What's best for our health is also what's best of agriculture.


Definitely some food for thought....if you have never read any of Pollan's works, I encourage you to do so--always insightful.

3 comments:

The 4 Bushel Farmgal said...

How lucky you are to have attended his talk! And thank you for sharing this with us. I've read some of his work and heard him in clips/interviews online, and appreciate his values.
It is sad that these packaged and processed items are thought of as "food", and when a "toaster pastry" is given to children for breakfast instead of an egg and toast. Unfortunately, in time we will see the effects of today's diet in their health as adults.
The "nutritionism" concept is fascinating, and that folks are blind to what they are really being sold. Thanks again for taking notes, so those of us who wouldn't normally hear his talk can gain more insight into his works.

Eco Yogini said...

wow what a fabulous summary and post- thank you! it would be uber interesting to hear him speak...

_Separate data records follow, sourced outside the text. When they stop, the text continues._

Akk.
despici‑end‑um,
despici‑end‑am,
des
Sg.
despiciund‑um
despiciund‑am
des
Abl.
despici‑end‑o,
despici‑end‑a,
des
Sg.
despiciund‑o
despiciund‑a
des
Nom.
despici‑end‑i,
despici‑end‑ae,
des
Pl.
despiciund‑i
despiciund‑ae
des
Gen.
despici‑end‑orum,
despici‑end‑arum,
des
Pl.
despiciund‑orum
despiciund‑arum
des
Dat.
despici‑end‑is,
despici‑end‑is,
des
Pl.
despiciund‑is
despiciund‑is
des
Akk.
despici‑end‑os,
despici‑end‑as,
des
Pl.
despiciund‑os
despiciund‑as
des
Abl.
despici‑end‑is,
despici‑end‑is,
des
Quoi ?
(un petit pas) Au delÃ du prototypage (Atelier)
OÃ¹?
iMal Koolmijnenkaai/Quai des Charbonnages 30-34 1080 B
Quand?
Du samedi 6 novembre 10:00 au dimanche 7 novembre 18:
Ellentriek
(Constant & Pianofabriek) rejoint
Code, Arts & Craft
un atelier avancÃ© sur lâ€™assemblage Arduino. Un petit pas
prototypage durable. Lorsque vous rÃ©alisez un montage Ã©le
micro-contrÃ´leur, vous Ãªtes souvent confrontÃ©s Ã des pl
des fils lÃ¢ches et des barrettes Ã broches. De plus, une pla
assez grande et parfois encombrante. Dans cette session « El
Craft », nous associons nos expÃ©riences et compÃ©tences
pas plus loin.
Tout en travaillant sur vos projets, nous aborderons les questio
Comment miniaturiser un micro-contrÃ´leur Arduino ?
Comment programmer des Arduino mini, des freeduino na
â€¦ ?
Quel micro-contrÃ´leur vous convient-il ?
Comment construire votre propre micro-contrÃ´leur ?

Andrew and I are making some progress, I'm really hoping to grow some of my own stuff on the roof of our apartment building this summer- just not sure when to spend the money, and how.

Great post :)

Simply Authentic said...

Glad you both enjoyed it--felt sort of funny taking notes at times, but it definitely improved my retention! ;) 4 Bushel, definitely agree that it's going to be difficult to watch more of the negative health effects continue to surface in the current & future generations. Eco, love that you're going to use the roof--post pictures!